# Scene Setters and wall papers.



## Lambchop (Jan 28, 2011)

I have been using "Scene Setters" brand wall covering for my home haunt for the last 4 years. It's a simple plastic sheeting you can tack up to just about anything to tranform a plain wall into a stone wall, or a catacombs scene, ect...I am wondering if there is something more out there or better out there.

The benifits I have found are:
A) cheap and reusable.
B) looks good even in the light.
C) you can cover the inside of your house, and tear it down in a day with a friends help..

However the down sides are:
A) limited scenes and coverings.
B) does take some time to put up if your covering a lot.
C) only comes in 4ft tall sections which are folded so you often times get a crease or wrinkled section.

I guess what I wish was out there was a product that comes in a roll like plastic table covering comes on. As well as much more to chose from. Even creepy wallpaper would do. Does anyone know of any other wall covering products that are not permanent? I am trying to avoid making/painting false wall sections that I would have to store.


----------



## debbie5 (Mar 2, 2007)

I hate Scene Setters or any brand like it. It never lays right and the creases- even if you try to blow dry them out- never fully come out.


----------



## Bone Dancer (Oct 7, 2005)

I have used scene setters now for 7 years. No, they are not perfect, but you are getting what you pay for. I have seen other products that came in rolls and I think was on paper stock, and was in a catalog for decorations for parties and dances. I will dig through my stuff an see if I can find them for you.


----------



## fontgeek (Jul 24, 2006)

You might do some searching in the live theater industry, there's all kinds of stuff made for stage productions. As far as the great selection goes....
You making your own is by far the best way to get what you want/need, but don't limit yourself to working on rigid substrates/materials, consider painting on cloth. I've done stuff for theater on cloth (stone walls, log cabin walls, brick walls, painted cinderblock/alley walls, Damask patterns, etc.) that could be washed, rolled and stored, and easily hung in almost any shape (around curves, corners, ceilings, etc.).
The benefits of making your own are that you can decide what things look like, the scale, the color, placement, shading, and special features. You can paint in carvings, windows, doors, niches, exposed bones, peeping eyes, exposed brick or stone, exposed lath, chains, manacles, etc.


----------



## scareme (Aug 29, 2006)

One year I found some grey and balck material to looked really creepy for just a dollar a yard. Hubby had mentioned he wanted to paint the entry room, so I stapled it to the walls in there. It looked like old victorian wallpaper. Really cool effect. Turns out hubby wasn't planning on painting that room for about a year. It just moved his plans up when we took the cloth down. I wish I had thought to get some pictures. The room looked great with torn lace curtians and candle light.


----------



## Lambchop (Jan 28, 2011)

fontgeek said:


> You might do some searching in the live theater industry, there's all kinds of stuff made for stage productions.

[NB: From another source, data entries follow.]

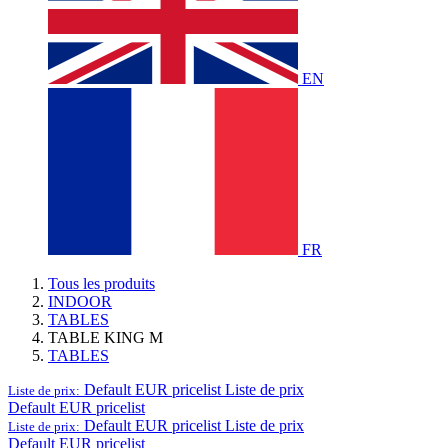
EN
FR
Tous les produits
INDOOR
TABLES
TABLE KING M
TABLES
Default EUR pricelist
Liste de prix
Liste de prix:
Default EUR pricelist
Default EUR pricelist
Liste de prix
Liste de prix:
Default EUR pricelist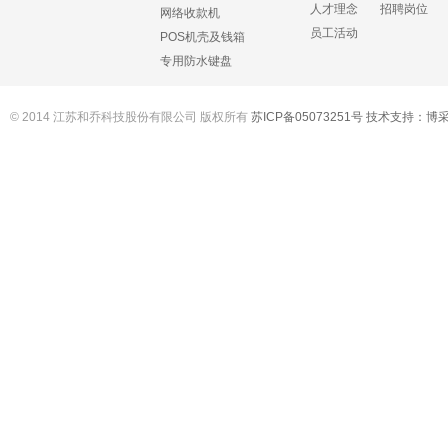
人才理念
招聘岗位
网络收款机
员工活动
POS机壳及钱箱
专用防水键盘
© 2014 江苏和乔科技股份有限公司 版权所有
苏ICP备05073251号
技术支持：
博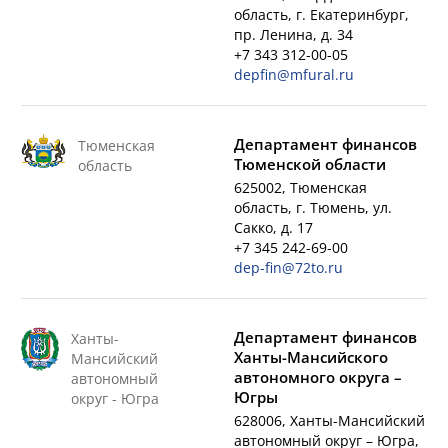
область, г. Екатеринбург,
пр. Ленина, д. 34
+7 343 312-00-05
depfin@mfural.ru
Департамент финансов
Тюменская
Тюменской области
область
625002, Тюменская
область, г. Тюмень, ул.
Сакко, д. 17
+7 345 242-69-00
dep-fin@72to.ru
Департамент финансов
Ханты-
Ханты-Мансийского
Мансийский
автономного округа –
автономный
Югры
округ - Югра
628006, Ханты-Мансийский
автономный округ – Югра,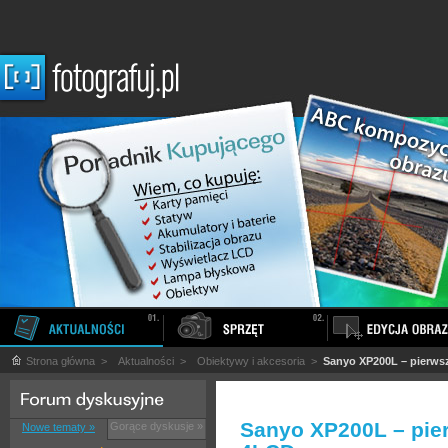
Strona główna
>
Aktualności
>
Obiektywy i akcesoria
>
Sanyo XP200L – pierwsz
Sanyo XP200L – pier
Gorące dyskusje »
Nowe tematy »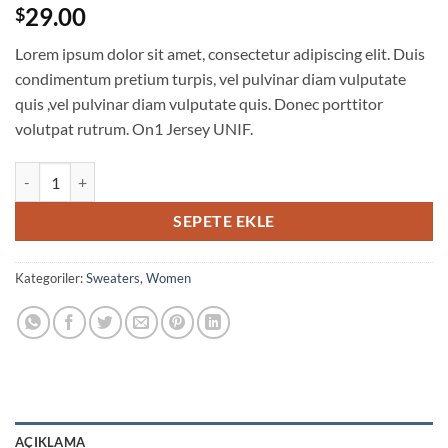
1
müşteri
29.00
$
puanına
dayanarak
Lorem ipsum dolor sit amet, consectetur adipiscing elit. Duis
5 üzerinden
5
puan aldı
condimentum pretium turpis, vel pulvinar diam vulputate
quis ,vel pulvinar diam vulputate quis. Donec porttitor
volutpat rutrum. On1 Jersey UNIF.
On1 Jersey UNIF adet
SEPETE EKLE
Kategoriler:
Sweaters
,
Women
AÇIKLAMA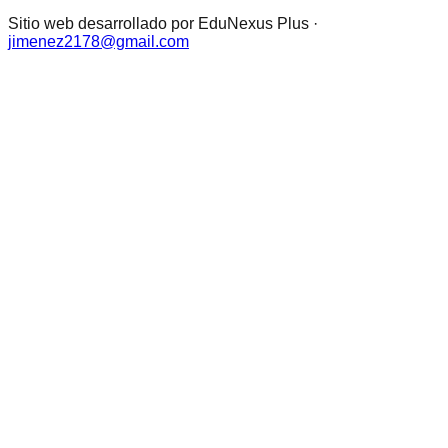
Sitio web desarrollado por EduNexus Plus ·
jimenez2178@gmail.com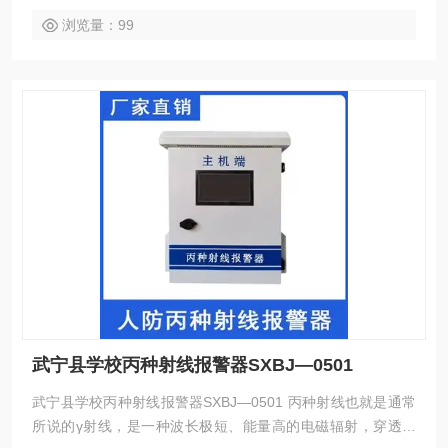
体系中的终端监测设备。
浏览量：99
武宁县学校丙种射线报警器SXBJ—0501
武宁县学校丙种射线报警器SXBJ—0501 丙种射线也就是通常
所说的γ射线，是一种波长极短、能量高的电磁辐射，穿透能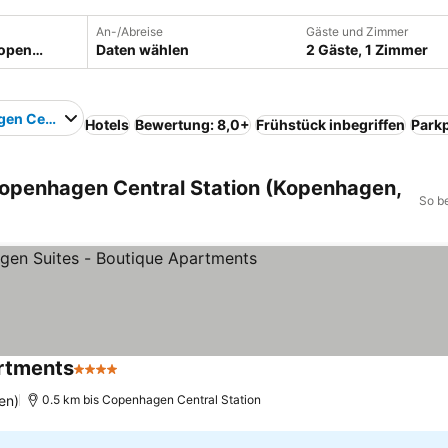
An-/Abreise
Gäste und Zimmer
Daten wählen
2 Gäste, 1 Zimmer
en Central Station
Hotels
Bewertung: 8,0+
Frühstück inbegriffen
Parkp
openhagen Central Station (Kopenhagen,
So b
artments
4 Sterne
en)
0.5 km bis Copenhagen Central Station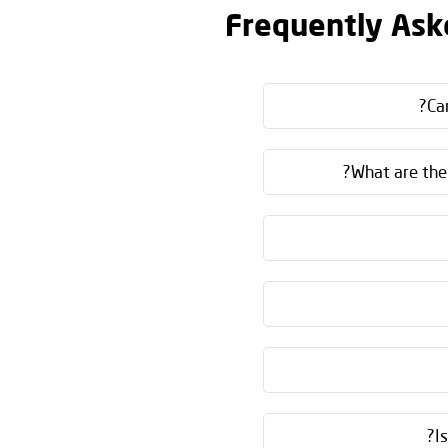
Frequently Ask
Ca
What are the
I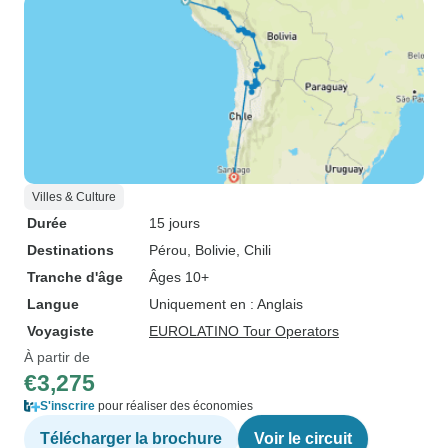
Villes & Culture
Durée
15 jours
Destinations
Pérou
, Bolivie
, Chili
Tranche d'âge
Âges 10+
Langue
Uniquement en : Anglais
Voyagiste
EUROLATINO Tour Operators
À partir de
€3,275
S'inscrire
pour réaliser des économies
Télécharger la brochure
Voir le circuit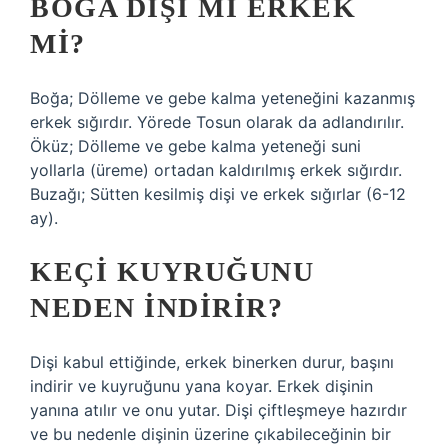
BOĞA DIŞI MI ERKEK
MI?
Boğa; Dölleme ve gebe kalma yeteneğini kazanmış
erkek sığırdır. Yörede Tosun olarak da adlandırılır.
Öküz; Dölleme ve gebe kalma yeteneği suni
yollarla (üreme) ortadan kaldırılmış erkek sığırdır.
Buzağı; Sütten kesilmiş dişi ve erkek sığırlar (6-12
ay).
KEÇI KUYRUĞUNU
NEDEN INDIRIR?
Dişi kabul ettiğinde, erkek binerken durur, başını
indirir ve kuyruğunu yana koyar. Erkek dişinin
yanına atılır ve onu yutar. Dişi çiftleşmeye hazırdır
ve bu nedenle dişinin üzerine çıkabileceğinin bir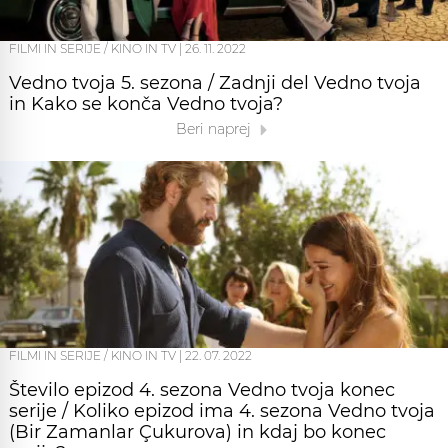
FILMI IN SERIJE / KINO IN TV
|
26. 11. 2022
Vedno tvoja 5. sezona / Zadnji del Vedno tvoja
in Kako se konča Vedno tvoja?
Beri naprej
FILMI IN SERIJE / KINO IN TV
|
22. 07. 2022
Število epizod 4. sezona Vedno tvoja konec
serije / Koliko epizod ima 4. sezona Vedno tvoja
(Bir Zamanlar Çukurova) in kdaj bo konec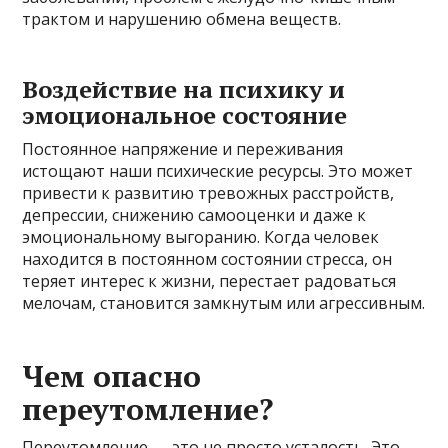
трактом и нарушению обмена веществ.
Воздействие на психику и
эмоциональное состояние
Постоянное напряжение и переживания
истощают наши психические ресурсы. Это может
привести к развитию тревожных расстройств,
депрессии, снижению самооценки и даже к
эмоциональному выгоранию. Когда человек
находится в постоянном состоянии стресса, он
теряет интерес к жизни, перестает радоваться
мелочам, становится замкнутым или агрессивным.
Чем опасно
переутомление?
Переутомление — это не просто усталость. Это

As far as the great selection goes....
> You making your own is by far the best way to get what you want/need, but don't limit yourself to working on rigid substrates/materials, consider painting on cloth. I've done stuff for theater on cloth (stone walls, log cabin walls, brick walls, painted cinderblock/alley walls, Damask patterns, etc.) that could be washed, rolled and stored, and easily hung in almost any shape (around curves, corners, ceilings, etc.).
> The benefits of making your own are that you can decide what things look like, the scale, the color, placement, shading, and special features. You can paint in carvings, windows, doors, niches, exposed bones, peeping eyes, exposed brick or stone, exposed lath, chains, manacles, etc.


I like this idea. What kind of fabric did you use? Is it expensive? What kind of paint did you use? Thanks everyone for the feedback.


----------



## Lambchop (Jan 28, 2011)

Bone Dancer said:


> I have used scene setters now for 7 years. No, they are not perfect, but you are getting what you pay for. I have seen other products that came in rolls and I think was on paper stock, and was in a catalog for decorations for parties and dances. I will dig through my stuff an see if I can find them for you.


 Thank you. :jol:


----------



## scarynoyes (Sep 6, 2011)

I bought canvas painters tarps to reproduce one of my favorite scene setters on. They were about $40 a piece but perfect and when I want to we can paint over them.


----------



## fontgeek (Jul 24, 2006)

Lambchop said:


> I like this idea. What kind of fabric did you use? Is it expensive? What kind of paint did you use? Thanks everyone for the feedback.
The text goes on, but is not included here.